I considered $A\times \mathscr{P}(A)$, and assumed that $(A\times \{X\})\cap A\neq\varnothing$ for all $X\subset A$. Then, it gives a partition $\mathscr{C}$ of $A$ which seems larger than $A$. However, I failed to complete the proof without using AC, since I needed to construct an one-to-one function from $\mathscr{C}$ into $A$ to complete the proof. I also found the proof using axiom of foundation, but as the statement is elementary, I belive that there might be a way to prove the statement without the above axioms.
In summary, is the statement consistent over $\{ZF-\text{Axiom of Foundation}\}$?
 A: Copying my (unaccepted) answer to this other question:
Lemma. Given a set $A$, we can find a set $B$ such that $|A|=|B|$ and $A\cap B=\emptyset.$
Proof.

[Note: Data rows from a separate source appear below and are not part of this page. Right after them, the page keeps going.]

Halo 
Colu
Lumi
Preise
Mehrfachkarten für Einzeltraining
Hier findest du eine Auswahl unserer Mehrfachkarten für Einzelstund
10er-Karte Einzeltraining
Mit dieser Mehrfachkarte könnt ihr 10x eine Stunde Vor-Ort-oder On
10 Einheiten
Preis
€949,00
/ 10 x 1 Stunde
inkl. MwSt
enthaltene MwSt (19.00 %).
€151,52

Let
$$T=\{(S,a):S\subseteq A,\ a\in A,\ (S,a)\in A,\ (S,a)\notin S\}\subseteq A$$
and let
$$B=\{(T,a):a\in A\}.$$
Clearly $|A|=|B|.$ Assume for a contradiction that $A\cap B\ne\emptyset,$ i.e., there is an element $a\in A$ such that $(T,a)\in A.$ Then we get the Russell paradox in the form
$$(T,a)\in T\iff(T,a)\notin T.$$
A: This somewhat depends on how you are coding ordered pairs, as there are many ways to do so. But ultimately this consists of two steps:


*

*Find some $x$ such that $x$ is not in any ordered pair which may appear in $A$; and

*define $B$ to be $A\times\{x\}$.
Neither step is particularly difficult. Consider $X=\{u\mid\exists a(\langle a,u\rangle\in A\}\}$. Next define $x=\{S\in X\mid S\notin S\}$. The standard Russell argument shows that $x\notin X$, otherwise $x\in x$ and $x\notin x$.
Next, note that $f(a)=\langle a,x\rangle$ is a defined function, and indeed a bijection between $A$ and $A\times\{x\}$. Finally, if $u\in A\cap (A\times\{x\})$, then $u$ is an ordered pair of the form $\langle a,x\rangle$, in which case $x\in X$ by the definition of $X$; and since $x$ was taken as an element which is not in $X$, this is impossible.